### What to produce
This exercise requires every record to be repeated exactly.

### Record excerpts
[Start of Attachment]

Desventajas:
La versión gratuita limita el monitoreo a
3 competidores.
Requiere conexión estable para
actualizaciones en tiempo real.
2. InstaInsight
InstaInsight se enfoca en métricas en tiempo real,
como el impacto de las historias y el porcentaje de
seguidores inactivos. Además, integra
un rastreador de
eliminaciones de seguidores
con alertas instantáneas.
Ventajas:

[End of Attachment]

### Reply to the task
Desventajas:
La versión gratuita limita el monitoreo a
3 competidores.
Requiere conexión estable para
actualizaciones en tiempo real.
2. InstaInsight
InstaInsight se enfoca en métricas en tiempo real,
como el impacto de las historias y el porcentaje de
seguidores inactivos. Además, integra
un rastreador de
eliminaciones de seguidores
con alertas instantáneas.
Ventajas:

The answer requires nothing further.